(Stored data entries)
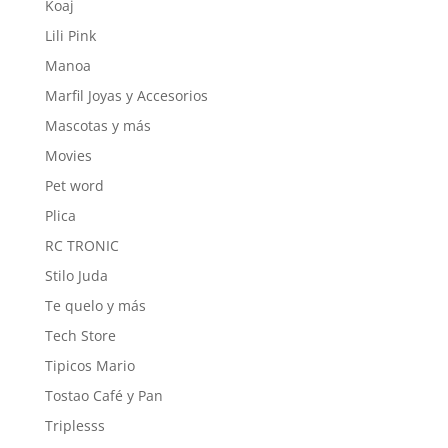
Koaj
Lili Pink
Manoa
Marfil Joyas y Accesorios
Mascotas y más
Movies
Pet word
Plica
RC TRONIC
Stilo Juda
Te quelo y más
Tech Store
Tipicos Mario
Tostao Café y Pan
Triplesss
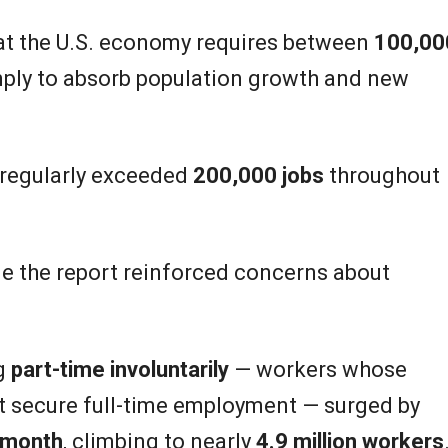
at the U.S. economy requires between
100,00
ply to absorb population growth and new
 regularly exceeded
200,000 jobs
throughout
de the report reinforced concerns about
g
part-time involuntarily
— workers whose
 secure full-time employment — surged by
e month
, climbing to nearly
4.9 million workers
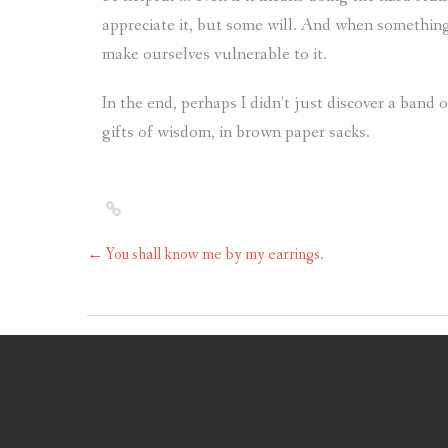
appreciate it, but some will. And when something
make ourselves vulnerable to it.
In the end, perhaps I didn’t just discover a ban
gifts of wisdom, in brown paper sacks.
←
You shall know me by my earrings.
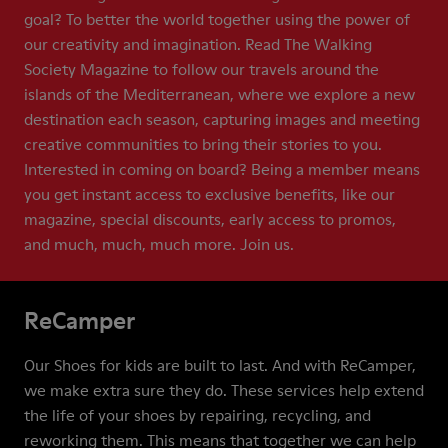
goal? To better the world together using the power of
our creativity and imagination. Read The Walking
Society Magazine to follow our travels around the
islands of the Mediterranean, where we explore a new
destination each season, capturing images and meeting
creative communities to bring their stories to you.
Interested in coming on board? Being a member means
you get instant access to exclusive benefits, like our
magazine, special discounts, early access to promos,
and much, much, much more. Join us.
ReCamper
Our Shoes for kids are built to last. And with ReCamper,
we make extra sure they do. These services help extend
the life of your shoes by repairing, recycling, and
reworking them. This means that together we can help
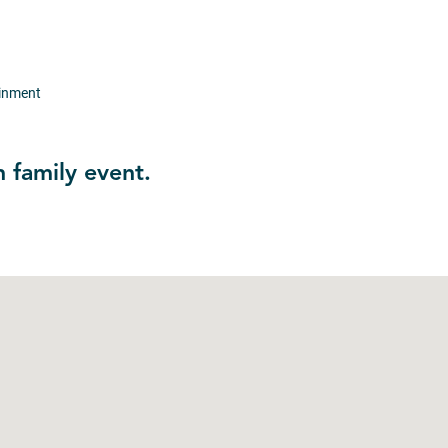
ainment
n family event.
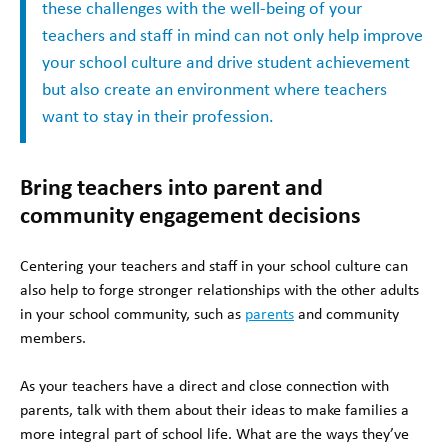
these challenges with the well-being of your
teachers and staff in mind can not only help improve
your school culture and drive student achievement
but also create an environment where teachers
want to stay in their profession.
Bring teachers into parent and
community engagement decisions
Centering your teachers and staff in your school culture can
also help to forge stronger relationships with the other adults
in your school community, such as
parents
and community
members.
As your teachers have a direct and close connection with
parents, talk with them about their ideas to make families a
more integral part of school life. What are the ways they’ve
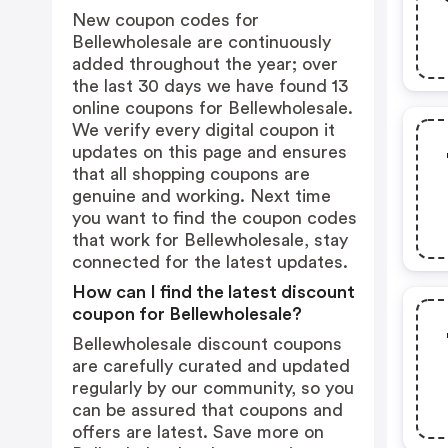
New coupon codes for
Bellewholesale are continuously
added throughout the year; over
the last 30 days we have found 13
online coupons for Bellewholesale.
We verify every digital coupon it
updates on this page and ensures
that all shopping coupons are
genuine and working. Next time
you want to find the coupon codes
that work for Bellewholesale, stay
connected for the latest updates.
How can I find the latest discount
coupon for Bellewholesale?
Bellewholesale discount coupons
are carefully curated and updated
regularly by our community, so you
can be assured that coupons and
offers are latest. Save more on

§ WHAT NEEDS TO BE DONE: The line containing "community engagement decisions" marks the end: copy exactly every line from the start of the records up to and including it, leaving out the pictures.

§ RESPONSE TO THE EXERCISE:
Koaj
Lili Pink
Manoa
Marfil Joyas y Accesorios
Mascotas y más
Movies
Pet word
Plica
RC TRONIC
Stilo Juda
Te quelo y más
Tech Store
Tipicos Mario
Tostao Café y Pan
Triplesss
at the U.S. economy requires between
100,00
ply to absorb population growth and new
 regularly exceeded
200,000 jobs
throughout
de the report reinforced concerns about
g
part-time involuntarily
— workers whose
 secure full-time employment — surged by
e month
, climbing to nearly
4.9 million workers
appreciate it, but some will. And when something
make ourselves vulnerable to it.
In the end, perhaps I didn’t just discover a ban
gifts of wisdom, in brown paper sacks.
←
You shall know me by my earrings.
goal? To better the world together using the power of
our creativity and imagination. Read The Walking
Society Magazine to follow our travels around the
islands of the Mediterranean, where we explore a new
destination each season, capturing images and meeting
creative communities to bring their stories to you.
Interested in coming on board? Being a member means
you get instant access to exclusive benefits, like our
magazine, special discounts, early access to promos,
and much, much, much more. Join us.
ReCamper
Our Shoes for kids are built to last. And with ReCamper,
we make extra sure they do. These services help extend
the life of your shoes by repairing, recycling, and
reworking them. This means that together we can help
ainment
n family event.
these challenges with the well-being of your
teachers and staff in mind can not only help improve
your school culture and drive student achievement
but also create an environment where teachers
want to stay in their profession.
Bring teachers into parent and
community engagement decisions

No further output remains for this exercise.